Fitur ini bekerja dengan cara mendengarkan percakapan selama rapat berlangsung. Sistem AI kemudian:
1. Mengidentifikasi poin penting
2. Menyusun ringkasan
3. Menandai keputusan dan tugas
Hasilnya, pengguna mendapatkan catatan rapat yang rapi tanpa perlu mencatat secara manual.
Teknologi ini juga mampu mengenali konteks percakapan, sehingga hasil rangkuman terasa lebih natural dan mudah dipahami.
Hadirnya fitur ini membawa perubahan signifikan dalam pola kerja modern. Banyak perusahaan kini beralih ke sistem kerja hybrid yang mengandalkan komunikasi virtual.
Dengan adanya notula AI:
1. Produktivitas meningkat
2. Risiko kehilangan informasi berkurang
3. Efisiensi waktu lebih optimal
Karyawan dapat fokus pada diskusi strategis tanpa terdistraksi oleh aktivitas mencatat.
Meski menawarkan banyak kemudahan, penggunaan AI dalam rapat juga memunculkan pertanyaan terkait privasi. Pengguna perlu memastikan bahwa data percakapan tetap aman dan tidak disalahgunakan.
Perusahaan teknologi biasanya telah menyiapkan sistem keamanan, namun kesadaran pengguna tetap menjadi faktor penting dalam menjaga kerahasiaan informasi.
Perluasan fitur ini diprediksi menjadi awal dari tren integrasi AI lintas platform yang lebih luas. Ke depan, teknologi serupa kemungkinan akan hadir di berbagai aplikasi lain, termasuk email, chat, hingga manajemen proyek.
Hal ini menunjukkan bahwa AI bukan lagi sekadar pelengkap, tetapi sudah menjadi bagian penting dalam ekosistem kerja modern.

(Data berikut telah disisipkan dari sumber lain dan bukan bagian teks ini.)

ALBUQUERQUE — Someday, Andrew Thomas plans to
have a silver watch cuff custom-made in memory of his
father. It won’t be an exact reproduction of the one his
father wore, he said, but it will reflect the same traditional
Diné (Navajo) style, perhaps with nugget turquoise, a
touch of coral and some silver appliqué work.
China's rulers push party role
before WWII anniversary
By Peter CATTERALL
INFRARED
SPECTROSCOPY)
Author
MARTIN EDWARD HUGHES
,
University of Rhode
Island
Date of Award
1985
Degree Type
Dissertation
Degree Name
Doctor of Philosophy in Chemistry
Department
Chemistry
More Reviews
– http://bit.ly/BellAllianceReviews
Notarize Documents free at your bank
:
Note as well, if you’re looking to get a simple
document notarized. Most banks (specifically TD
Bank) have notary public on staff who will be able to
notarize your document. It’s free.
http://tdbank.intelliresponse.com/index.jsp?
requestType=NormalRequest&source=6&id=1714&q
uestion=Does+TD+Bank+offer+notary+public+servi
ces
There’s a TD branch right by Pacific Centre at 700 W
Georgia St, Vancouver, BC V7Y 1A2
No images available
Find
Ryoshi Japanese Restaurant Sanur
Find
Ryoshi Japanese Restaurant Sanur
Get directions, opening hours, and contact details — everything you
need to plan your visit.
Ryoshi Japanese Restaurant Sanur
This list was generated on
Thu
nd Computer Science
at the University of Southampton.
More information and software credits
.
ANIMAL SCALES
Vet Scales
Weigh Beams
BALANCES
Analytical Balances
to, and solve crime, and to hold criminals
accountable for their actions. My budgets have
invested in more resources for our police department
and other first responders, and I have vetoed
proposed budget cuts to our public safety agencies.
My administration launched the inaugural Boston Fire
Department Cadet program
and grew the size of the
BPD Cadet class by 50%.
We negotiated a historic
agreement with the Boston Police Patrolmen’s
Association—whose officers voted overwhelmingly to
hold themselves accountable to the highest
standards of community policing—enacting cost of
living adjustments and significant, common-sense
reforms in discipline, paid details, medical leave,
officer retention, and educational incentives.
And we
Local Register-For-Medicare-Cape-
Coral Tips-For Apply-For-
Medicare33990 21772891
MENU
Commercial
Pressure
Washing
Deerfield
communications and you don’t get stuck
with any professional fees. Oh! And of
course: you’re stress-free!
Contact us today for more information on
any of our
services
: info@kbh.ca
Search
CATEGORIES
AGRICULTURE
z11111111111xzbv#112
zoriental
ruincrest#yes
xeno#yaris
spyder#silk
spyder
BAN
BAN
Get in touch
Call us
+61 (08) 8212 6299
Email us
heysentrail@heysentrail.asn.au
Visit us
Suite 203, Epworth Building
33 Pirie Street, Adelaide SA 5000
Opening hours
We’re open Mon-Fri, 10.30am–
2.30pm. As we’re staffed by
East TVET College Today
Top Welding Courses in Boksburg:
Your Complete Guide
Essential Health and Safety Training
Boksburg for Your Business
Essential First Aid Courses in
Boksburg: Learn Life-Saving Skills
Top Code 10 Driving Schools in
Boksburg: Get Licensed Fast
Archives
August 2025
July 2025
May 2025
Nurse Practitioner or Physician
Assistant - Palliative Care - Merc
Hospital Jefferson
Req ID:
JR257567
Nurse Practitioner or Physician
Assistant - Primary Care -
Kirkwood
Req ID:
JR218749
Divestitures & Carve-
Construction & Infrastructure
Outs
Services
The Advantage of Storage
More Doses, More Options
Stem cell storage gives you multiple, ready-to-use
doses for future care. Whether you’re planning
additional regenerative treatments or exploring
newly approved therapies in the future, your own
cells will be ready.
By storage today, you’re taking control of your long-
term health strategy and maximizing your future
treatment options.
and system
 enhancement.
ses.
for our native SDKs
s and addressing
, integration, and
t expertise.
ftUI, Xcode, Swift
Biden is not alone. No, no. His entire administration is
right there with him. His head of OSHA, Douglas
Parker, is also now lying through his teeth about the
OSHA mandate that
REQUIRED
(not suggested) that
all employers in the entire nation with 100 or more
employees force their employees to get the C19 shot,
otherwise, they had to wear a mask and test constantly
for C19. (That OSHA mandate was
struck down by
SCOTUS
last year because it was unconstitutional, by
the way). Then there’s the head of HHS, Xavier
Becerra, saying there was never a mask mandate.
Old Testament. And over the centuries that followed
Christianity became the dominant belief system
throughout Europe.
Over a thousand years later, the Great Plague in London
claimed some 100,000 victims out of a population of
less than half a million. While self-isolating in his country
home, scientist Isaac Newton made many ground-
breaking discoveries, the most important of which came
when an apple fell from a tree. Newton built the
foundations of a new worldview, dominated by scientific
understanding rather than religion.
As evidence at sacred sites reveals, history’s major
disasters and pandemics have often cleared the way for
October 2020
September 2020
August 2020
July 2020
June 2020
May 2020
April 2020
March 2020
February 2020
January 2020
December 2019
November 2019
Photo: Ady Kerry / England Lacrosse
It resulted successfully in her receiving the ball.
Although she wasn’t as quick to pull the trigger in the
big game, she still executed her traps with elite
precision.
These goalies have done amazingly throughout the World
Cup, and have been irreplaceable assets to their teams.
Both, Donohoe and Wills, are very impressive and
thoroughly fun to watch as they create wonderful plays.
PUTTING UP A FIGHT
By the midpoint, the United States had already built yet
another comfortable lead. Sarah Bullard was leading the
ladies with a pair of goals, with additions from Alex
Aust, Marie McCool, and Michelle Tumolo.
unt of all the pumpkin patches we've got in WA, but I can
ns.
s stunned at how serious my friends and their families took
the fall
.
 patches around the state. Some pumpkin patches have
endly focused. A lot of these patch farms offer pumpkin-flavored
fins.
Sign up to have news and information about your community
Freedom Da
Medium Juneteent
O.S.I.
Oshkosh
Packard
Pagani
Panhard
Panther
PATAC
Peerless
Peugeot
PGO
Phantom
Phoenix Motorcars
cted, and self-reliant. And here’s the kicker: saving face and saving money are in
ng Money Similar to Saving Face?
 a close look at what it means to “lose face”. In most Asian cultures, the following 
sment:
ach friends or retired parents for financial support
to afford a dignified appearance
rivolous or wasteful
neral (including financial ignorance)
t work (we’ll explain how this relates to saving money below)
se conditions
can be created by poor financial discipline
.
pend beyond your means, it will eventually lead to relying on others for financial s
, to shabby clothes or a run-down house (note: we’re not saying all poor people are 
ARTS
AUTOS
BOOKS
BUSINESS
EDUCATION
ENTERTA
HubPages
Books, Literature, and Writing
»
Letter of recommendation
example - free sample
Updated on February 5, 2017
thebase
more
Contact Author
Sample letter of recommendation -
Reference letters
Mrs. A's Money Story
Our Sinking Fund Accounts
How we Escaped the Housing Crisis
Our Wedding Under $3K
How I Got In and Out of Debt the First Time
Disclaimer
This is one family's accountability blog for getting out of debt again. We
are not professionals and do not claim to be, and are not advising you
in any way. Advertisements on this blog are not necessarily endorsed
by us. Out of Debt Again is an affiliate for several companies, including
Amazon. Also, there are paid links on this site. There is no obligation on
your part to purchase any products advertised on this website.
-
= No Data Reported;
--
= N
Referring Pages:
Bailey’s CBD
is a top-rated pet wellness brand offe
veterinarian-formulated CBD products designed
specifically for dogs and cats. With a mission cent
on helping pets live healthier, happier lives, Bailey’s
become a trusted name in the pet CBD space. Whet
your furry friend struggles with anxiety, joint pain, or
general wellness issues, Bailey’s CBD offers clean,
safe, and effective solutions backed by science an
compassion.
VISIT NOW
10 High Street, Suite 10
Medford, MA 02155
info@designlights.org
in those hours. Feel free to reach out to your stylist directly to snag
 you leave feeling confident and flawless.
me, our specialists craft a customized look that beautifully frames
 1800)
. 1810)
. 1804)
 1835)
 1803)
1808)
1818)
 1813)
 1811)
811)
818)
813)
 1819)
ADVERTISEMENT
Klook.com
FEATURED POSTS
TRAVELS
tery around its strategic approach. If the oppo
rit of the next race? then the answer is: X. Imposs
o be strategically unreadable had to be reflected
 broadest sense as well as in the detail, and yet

Bagi pekerja, mahasiswa, hingga pelaku bisnis, fitur ini memberikan manfaat nyata seperti:
1. Menghemat waktu mencatat
2. Mengurangi kesalahan penulisan
3. Memudahkan dokumentasi rapat
Dengan demikian, teknologi ini tidak hanya membantu perusahaan besar, tetapi juga individu dalam aktivitas sehari-hari.
Perluasan fitur notula AI lintas platform menjadi bukti bahwa teknologi terus bergerak ke arah yang lebih praktis dan efisien. Inovasi ini membuka peluang baru dalam cara manusia bekerja dan berkolaborasi di era digital.
Dengan memanfaatkan teknologi secara bijak, pengguna dapat meningkatkan produktivitas sekaligus menjaga kualitas komunikasi dalam setiap rapat yang dilakukan.